PALS is linked to three major discount card programs through the Volunteers in Health Care program, a nonprofit resource for health-care providers. Wal-Mart Stores Inc.'s pharmacies and others have similar discount services, but they are tied to contracts with individual pharmaceutical companies, which limits their options, he said.
Some Arkansas seniors say they were wary of PALS' free help and still don't understand where the savings are coming from, but are thankful nonetheless.
"I sent for something in the AARP Magazine, and the next thing I knew, Mr. Davis called me," said 75-year-old Marie Dille, of Sherwood. "It's been such a godsend for me, that I had to tell my friends."
One of those friends is her Sunday school classmate, 76-year-old Jean Naramore, of North Little Rock. The widow is on a fixed income, but needs to take pills every day for arthritis, thyroid, heartburn, hormonal imbalance, depression and heart and lung problems.
She spent $200 every month on her heartburn and depression medication alone. PALS helped her get 30-day supplies of each for free.
"I wasn't fortunate enough to have prescription drug coverage when I retired," she said. "When I first heard about this from Marie, I thought, 'Congress can't do anything; how do you think you could?' But if Congress would just listen and see this, they could get a program like this for everyone."
Davis said PALS could be a model for local or state-based programs, but nothing like that has happened because prescription drug coverage has become a "political football" for legislators.
"I would hope we could shut down tomorrow if Congress came up with some kind of help, but the plans they are considering now will do more harm than good," he said, referring to competing House and Senate bills that want to increase benefits for seniors but could privatize Medicare.
"They don't seem to realize that it depends on whether people know how to access the discounts. Some dinky $200 or $600 credit a year won't help."
Arkansas Rep. Marion Berry, the only licensed pharmacist in Congress, applauded the students' efforts and agreed that the current Medicare drug coverage could do more harm than good. He is one of 17 members of Congress on a committee charged with consolidating the House and Senate bills.
"It will be better not to have a bill than to have a bad bill," he said. "If we don't have price controls, it will be like taking half off a $100 shotgun, but marking it up to $250 first."

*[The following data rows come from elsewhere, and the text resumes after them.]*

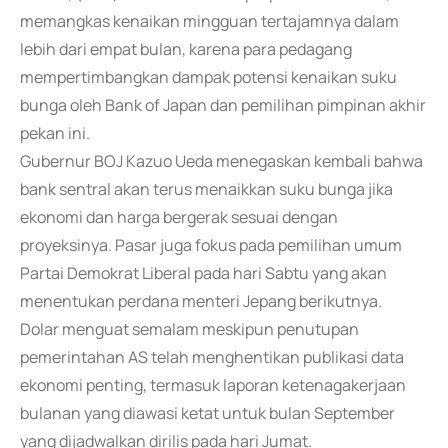
memangkas kenaikan mingguan tertajamnya dalam
lebih dari empat bulan, karena para pedagang
mempertimbangkan dampak potensi kenaikan suku
bunga oleh Bank of Japan dan pemilihan pimpinan akhir
pekan ini.
Gubernur BOJ Kazuo Ueda menegaskan kembali bahwa
bank sentral akan terus menaikkan suku bunga jika
ekonomi dan harga bergerak sesuai dengan
proyeksinya. Pasar juga fokus pada pemilihan umum
Partai Demokrat Liberal pada hari Sabtu yang akan
menentukan perdana menteri Jepang berikutnya.
Dolar menguat semalam meskipun penutupan
pemerintahan AS telah menghentikan publikasi data
ekonomi penting, termasuk laporan ketenagakerjaan
bulanan yang diawasi ketat untuk bulan September
yang dijadwalkan dirilis pada hari Jumat.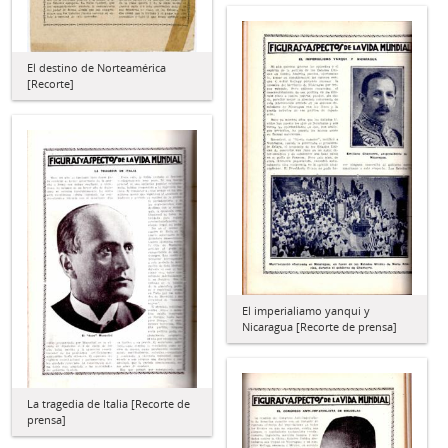
El destino de Norteamérica
[Recorte]
El imperialiamo yanqui y
Nicaragua [Recorte de prensa]
La tragedia de Italia [Recorte de
prensa]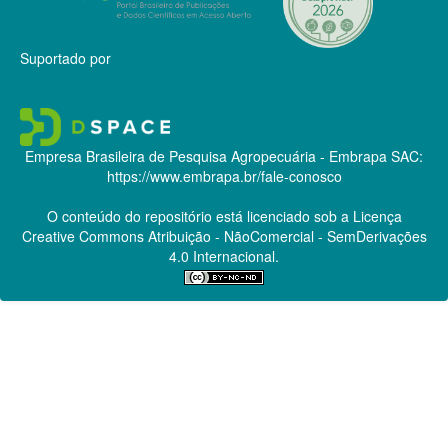
Suportado por
Empresa Brasileira de Pesquisa Agropecuária - Embrapa
SAC:
https://www.embrapa.br/fale-conosco
O conteúdo do repositório está licenciado sob a Licença
Creative Commons
Atribuição - NãoComercial - SemDerivações
4.0 Internacional.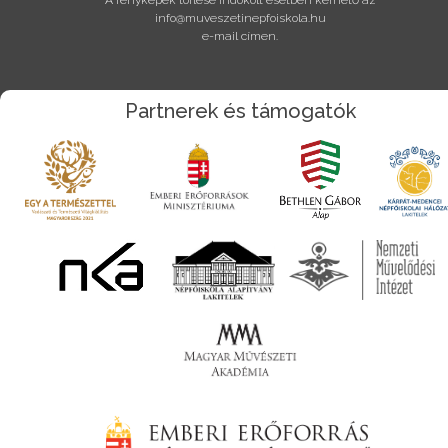
A fényképek törlése indokolt esetben kérhető az
info@muveszetinepfoiskola.hu
e-mail címen.
Partnerek és támogatók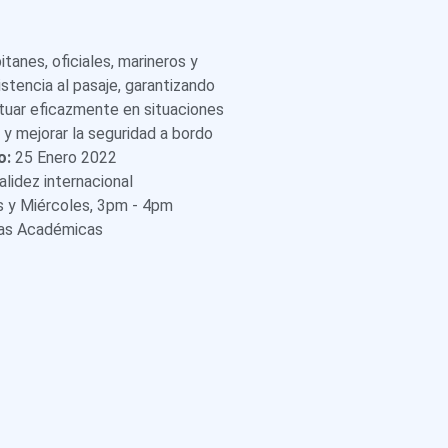
tanes, oficiales, marineros y
stencia al pasaje, garantizando
tuar eficazmente en situaciones
y mejorar la seguridad a bordo
o:
25 Enero 2022
lidez internacional
 y Miércoles, 3pm - 4pm
as Académicas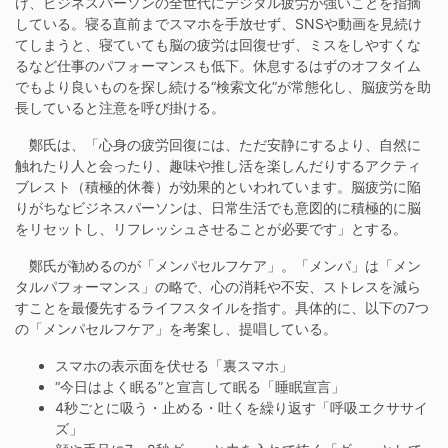
け、ビジネスパーソンの全世代にデジタル疲労が強いことを指摘
している。寝る直前までスマホを手放せず、SNSや動画を見続け
てしまうと、寝ていても脳の疲労は回復せず、ミスをしやすくな
るなど仕事のパフォーマンスも低下。休息するはずのオフタイム
でもより良いものを探し続ける“検索文化”が常態化し、脳疲労を助
長していると注意を呼び掛ける。
鄭氏は、「心身の疲労回復には、ただ安静にするより、自然に
触れたり人と会ったり、趣味や推し活を楽しんだりするアクティ
ブレスト（積極的休養）が効果的といわれています。脳疲労に陥
りがちなビジネスパーソンは、日常生活でも意図的に積極的に脳
をリセットし、リフレッシュさせることが必要です」とする。
鄭氏が勧めるのが「メンパセルフケア」。「メンパ」は「メン
タルパフォーマンス」の略で、心の消耗や不安、ストレスを減ら
すことを最優先するライフスタイルを指す。具体的に、以下の7つ
の「メンパセルフケア」を考案し、提唱している。
スマホの表示面を伏せる「裏スマホ」
“今日はよく眠る”と宣言して眠る「睡眠宣言」
4秒ごとに吸う・止める・吐くを繰り返す「呼吸エクササイ
ズ」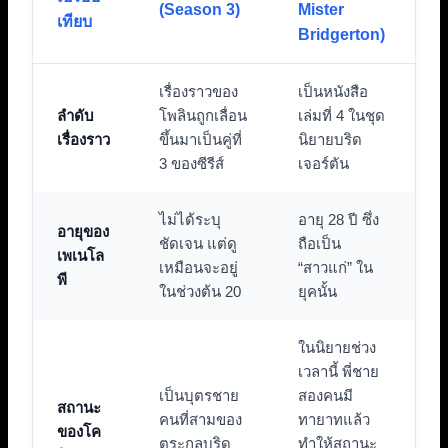
(Season 3)
Mister
เทียบ
Bridgerton)
เรื่องราวของ
เป็นหนังสือ
ลำดับ
โพลินถูกเลื่อน
เล่มที่ 4 ในชุด
เรื่องราว
ขึ้นมาเป็นคู่ที่
นิยายบริด
3 ของซีรีส์
เจอร์ตัน
ไม่ได้ระบุ
อายุ 28 ปี ซึ่ง
อายุของ
ชัดเจน แต่ดู
ถือเป็น
เพเนโล
เหมือนจะอยู่
“สาวแก่” ใน
พี
ในช่วงต้น 20
ยุคนั้น
ในนิยายช่วง
เวลานี้ พี่ชาย
เป็นบุตรชาย
สองคนมี
สถานะ
คนที่สามของ
ทายาทแล้ว
ของโค
ตระกูลบริด
ทำให้สถานะ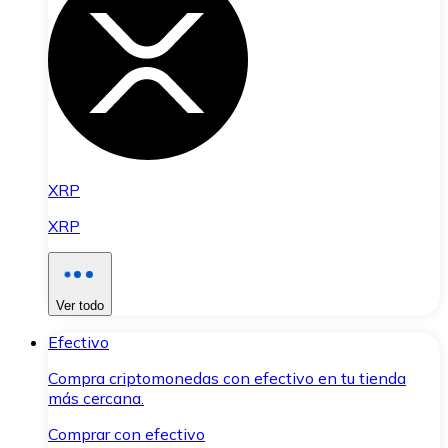
XRP
XRP
Ver todo
Efectivo
Compra criptomonedas con efectivo en tu tienda
más cercana.
Comprar con efectivo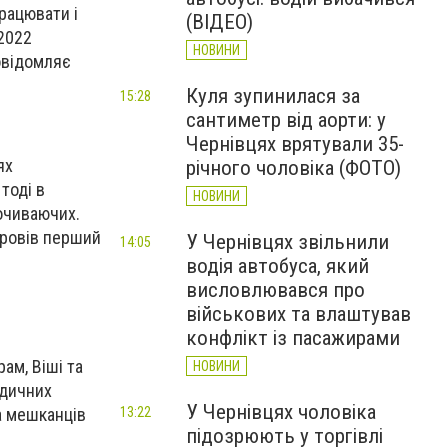
рацювати і
(ВІДЕО)
-2022
НОВИНИ
овідомляє
Куля зупинилася за
15:28
сантиметр від аорти: у
Чернівцях врятували 35-
ях
річного чоловіка (ФОТО)
тоді в
НОВИНИ
почиваючих.
провів перший
У Чернівцях звільнили
14:05
водія автобуса, який
висловлювався про
військових та влаштував
конфлікт із пасажирами
ам, Віші та
НОВИНИ
едичних
У Чернівцях чоловіка
на мешканців
13:22
підозрюють у торгівлі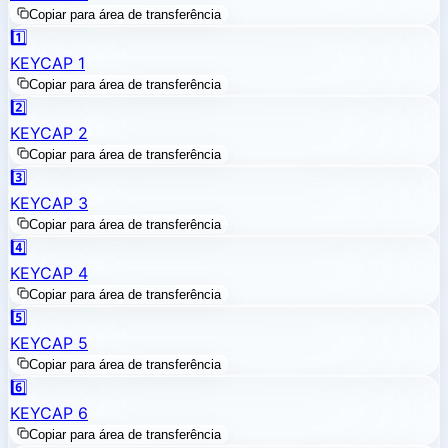
Copiar para área de transferência
1️⃣
KEYCAP 1
Copiar para área de transferência
2️⃣
KEYCAP 2
Copiar para área de transferência
3️⃣
KEYCAP 3
Copiar para área de transferência
4️⃣
KEYCAP 4
Copiar para área de transferência
5️⃣
KEYCAP 5
Copiar para área de transferência
6️⃣
KEYCAP 6
Copiar para área de transferência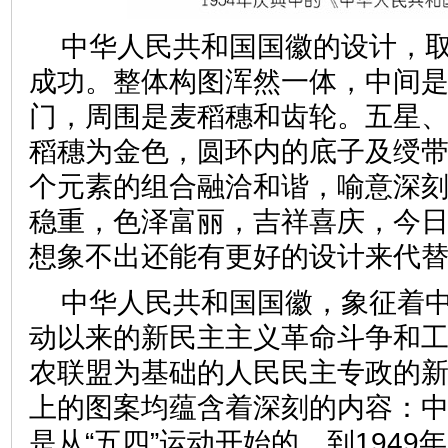
中华人民共和国国徽的设计，
成功。整体构图浑然一体，中间
门，周围是麦稻穗和齿轮。五星
稻穗为金色，圆环内的底子及绶
个元素的组合融洽和谐，喻意深
稳重，色泽富丽，吉祥喜庆，今
想象不出还能有更好的设计来代
中华人民共和国国徽，象征着中
动以来的新民主主义革命斗争和
农联盟为基础的人民民主专政的
上的图案均蕴含着深刻的内容：
是从“五四”运动开始的，到1949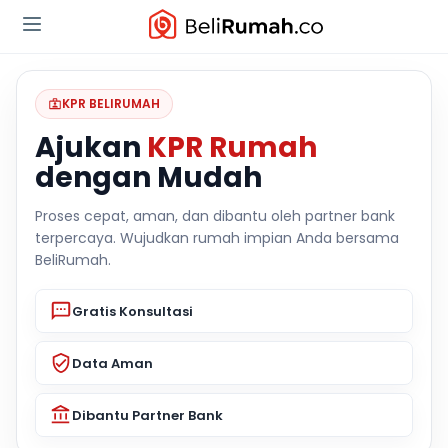
KPR BELIRUMAH
Ajukan
KPR Rumah
dengan Mudah
Proses cepat, aman, dan dibantu oleh partner bank
terpercaya. Wujudkan rumah impian Anda bersama
BeliRumah.
Gratis Konsultasi
Data Aman
Dibantu Partner Bank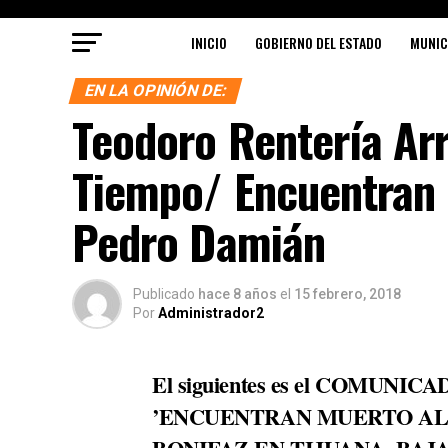
INICIO
GOBIERNO DEL ESTADO
MUNIC
EN LA OPINIÓN DE:
Teodoro Rentería Ar
Tiempo/ Encuentran 
Pedro Damián
Publicado
hace 8 años
el
15 febrero, 2018
Por
Administrador2
El siguientes es el COMUNICA
’ENCUENTRAN MUERTO AL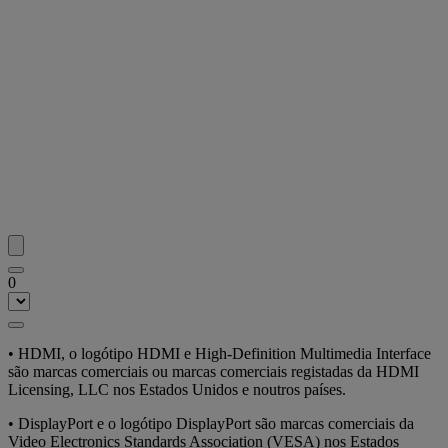
0
• HDMI, o logótipo HDMI e High-Definition Multimedia Interface
são marcas comerciais ou marcas comerciais registadas da HDMI
Licensing, LLC nos Estados Unidos e noutros países.
• DisplayPort e o logótipo DisplayPort são marcas comerciais da
Video Electronics Standards Association (VESA) nos Estados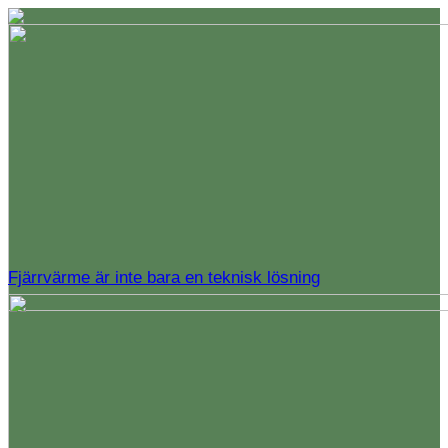
Fjärrvärme är inte bara en teknisk lösning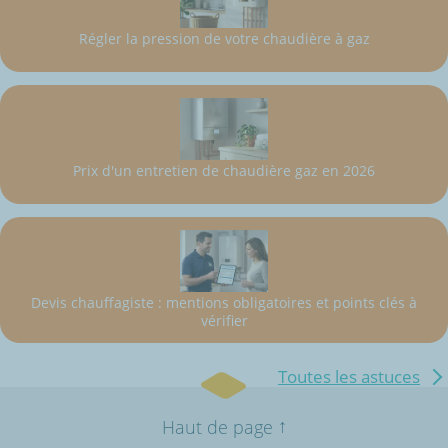
Régler la pression de votre chaudière à gaz
Prix d'un entretien de chaudière gaz en 2026
Devis chauffagiste : mentions obligatoires et points clés à
vérifier
Toutes les astuces
↑
Haut de page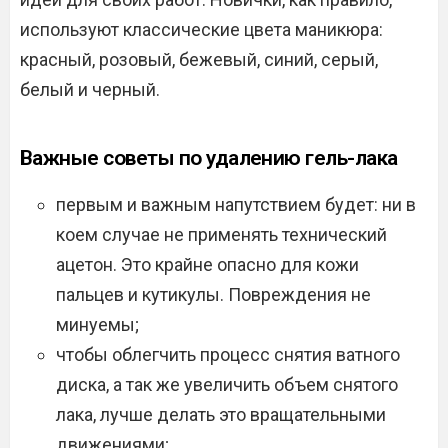
используют классические цвета маникюра:
красный, розовый, бежевый, синий, серый,
белый и черный.
Важные советы по удалению гель-лака
первым и важным напутствием будет: ни в
коем случае не применять технический
ацетон. Это крайне опасно для кожи
пальцев и кутикулы. Повреждения не
минуемы;
чтобы облегчить процесс снятия ватного
диска, а так же увеличить объем снятого
лака, лучше делать это вращательными
движениями;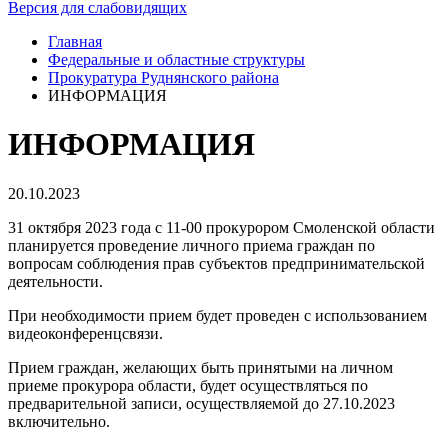
Версия для слабовидящих
Главная
Федеральные и областные структуры
Прокуратура Руднянского района
ИНФОРМАЦИЯ
ИНФОРМАЦИЯ
20.10.2023
31 октября 2023 года с 11-00 прокурором Смоленской области
планируется проведение личного приема граждан по
вопросам соблюдения прав субъектов предпринимательской
деятельности.
При необходимости прием будет проведен с использованием
видеоконференцсвязи.
Прием граждан, желающих быть принятыми на личном
приеме прокурора области, будет осуществляться по
предварительной записи, осуществляемой до 27.10.2023
включительно.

Newman McGee, chairman of the Health Sciences Department at the university, said PALS can't meet the demand without outside funding. The department has already purchased new computers and spends more than $2,000 a month on student wages and postage.
"We'd like to see someone jump in with us because this could be very big," McGee said. "We have (another doctor) looking for grants, but we've really been holding the elephant's tail to keep him off the freeway. We're just flabbergasted to find out that these people are not being served at this level."